On her improv training she says: “Life is improvisation. All of those [improv]

classes were like church to me. The training had seeped into me and changed

who I am.”


Amy Poehler

Before starring as the iconic Leslie Knope in Parks & Recreation, Poehler also studied improv at Chicago’s The Second City and ImprovOlympic (iO). She went on to co-found the improvisational comedy troupe, Upright Citizens Brigade (UCB), and later on, she founded the famous (but now shuttered) Upright Citizens Brigade Theatres in L.A. and New York.


Poehler’s advice for succeeding in improv comedy and life: “If you’re scared, look into

your partner’s eyes. You will feel better.”

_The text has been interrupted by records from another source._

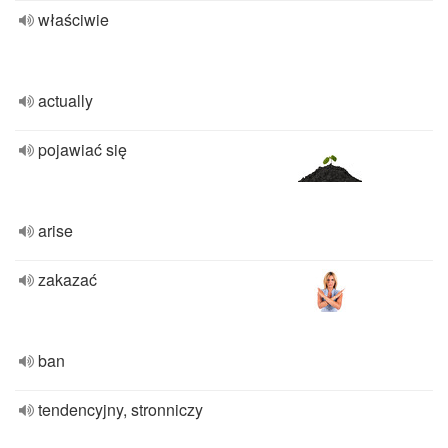
właściwie
actually
pojawiać się
arise
zakazać
ban
tendencyjny, stronniczy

Together, Fey and Poehler became the first female co-anchors of SNL’s Weekend Update. Their SNL sketch in which they portrayed Sarah Palin and Hillary Clinton during the 2008 election campaign became the biggest viral video of the year. They’ve collaborated on several popular films, including Mean Girls, Baby Mama, and Sisters. When they hosted the Golden Globes for the first time in 2013, it was the highest rated show in almost a decade.



Ego Nwodim

The current cast member of SNL began her acting career as a regular cast member of the L.A. UCB Theater. It was there she wrote and performed her one-woman show, “Great Black Women … and Then There’s Me" for a sold-out run in 2017. Recent credits include IFC’s "Brockmire," "Shrill" for Hulu and the independent film "The Broken Hearts Gallery."


Jason Sudeikis

Sudeikis launched his career in improv comedy performing at ComedySportz in Kansas City, Missouri, and then moved to Chicago, where he studied at the Annoyance Theatre and ImprovOlympic, where he was one of the founding members of the long form team, J.T.S. Brown. He also performed with Boom Chicago and was later cast in The Second City Touring Company. He became a founding member of The Second City Las Vegas and later was hired as a writer and a cast member for SNL. He is now the creator and star of the sports comedy series, Ted Lasso, for which he just won a Golden Globe Award for Best Actor in a TV Comedy Series.